The court went on to address the RESPA statutory issues that PHH raised regarding the validity of the CFPB’s $109 million order against PHH. Regarding RESPA, among other issues, the court held the following:
- First, the court agreed with PHH “that Section 8 of the Act allows captive reinsurance arrangements so long as the amount paid by the mortgage insurer for the reinsurance does not exceed the reasonable market value of the reinsurance.” It made this determination based on the plain language of the statute, but added that both Regulation X and previous HUD guidance interpret the statute the same way.
- Next, the decision explicitly held that Section 8(c) creates a “safe harbor.” This ruling is in direct contrast to Director Cordray’s opinion below, which concluded that Section 8(c) clarified Section 8(a)’s prohibition on kickbacks, rather than limited it. In a footnote, the opinion also noted that Section 8(c) is not an affirmative defense, meaning that in any challenge, the burden would be on the CFPB to prove a violation, rather than on the industry target to prove compliance.

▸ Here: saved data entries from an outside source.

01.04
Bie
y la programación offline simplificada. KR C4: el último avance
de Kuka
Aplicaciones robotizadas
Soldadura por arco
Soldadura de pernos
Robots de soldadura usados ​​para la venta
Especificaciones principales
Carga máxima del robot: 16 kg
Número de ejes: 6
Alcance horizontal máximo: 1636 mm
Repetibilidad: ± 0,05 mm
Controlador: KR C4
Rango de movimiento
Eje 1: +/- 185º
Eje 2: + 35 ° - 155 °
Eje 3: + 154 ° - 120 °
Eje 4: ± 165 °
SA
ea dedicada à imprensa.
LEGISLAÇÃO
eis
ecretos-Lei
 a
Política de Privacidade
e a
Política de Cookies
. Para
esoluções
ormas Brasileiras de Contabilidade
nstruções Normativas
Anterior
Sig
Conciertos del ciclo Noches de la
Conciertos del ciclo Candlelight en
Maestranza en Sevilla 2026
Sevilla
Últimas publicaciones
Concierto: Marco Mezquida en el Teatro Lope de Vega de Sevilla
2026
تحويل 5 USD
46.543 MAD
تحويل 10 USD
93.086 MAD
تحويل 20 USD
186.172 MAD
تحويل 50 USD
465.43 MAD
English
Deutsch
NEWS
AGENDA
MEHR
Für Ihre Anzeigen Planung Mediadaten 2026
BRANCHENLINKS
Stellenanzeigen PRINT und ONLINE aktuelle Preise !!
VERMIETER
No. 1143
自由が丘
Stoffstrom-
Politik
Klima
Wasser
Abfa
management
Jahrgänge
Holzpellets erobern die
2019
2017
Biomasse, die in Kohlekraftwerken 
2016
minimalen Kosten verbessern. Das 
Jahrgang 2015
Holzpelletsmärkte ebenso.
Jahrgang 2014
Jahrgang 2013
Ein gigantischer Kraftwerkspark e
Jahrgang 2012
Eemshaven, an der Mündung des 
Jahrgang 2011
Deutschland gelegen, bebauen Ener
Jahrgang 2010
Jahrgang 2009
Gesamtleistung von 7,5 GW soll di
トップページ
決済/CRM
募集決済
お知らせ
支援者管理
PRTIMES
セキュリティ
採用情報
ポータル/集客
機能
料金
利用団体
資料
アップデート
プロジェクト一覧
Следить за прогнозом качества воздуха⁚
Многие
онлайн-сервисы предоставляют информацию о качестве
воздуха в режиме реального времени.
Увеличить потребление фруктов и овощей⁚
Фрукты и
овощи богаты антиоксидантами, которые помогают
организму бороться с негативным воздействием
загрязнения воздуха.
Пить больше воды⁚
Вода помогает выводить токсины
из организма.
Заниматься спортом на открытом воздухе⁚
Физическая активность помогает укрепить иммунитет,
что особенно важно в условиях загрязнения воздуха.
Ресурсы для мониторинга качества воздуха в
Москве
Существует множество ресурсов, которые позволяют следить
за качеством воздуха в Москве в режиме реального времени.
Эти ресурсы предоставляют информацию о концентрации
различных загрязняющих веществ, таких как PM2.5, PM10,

- Further, the court found that the CFPB Director’s decision to depart from a prior Department of Housing and Urban Development (HUD) interpretation of RESPA and to “then retroactively apply its new interpretation of the Act against PHH  violat[ed] PHH’s due process rights.” The court made clear that its rulings on Section 8 and due process are both binding precedent and neither can be dismissed as dicta.
- The court also agreed with PHH that the RESPA three-year statute of limitations did in fact apply to the CFPB’s RESPA enforcement actions. Director Cordray’s opinion previously had determined that there was no statute of limitations under Dodd-Frank for any administrative enforcement actions, including RESPA enforcement actions. The court disagreed, holding instead that “the Dodd-Frank Act incorporates the statutes of limitations in the underlying statutes enforced by the CFPB in administrative proceedings. And under the Real Estate Settlement Procedures Act, a three-year statute of limitations applies to all CFPB enforcement actions to enforce Section 8, whether brought in court or administratively.”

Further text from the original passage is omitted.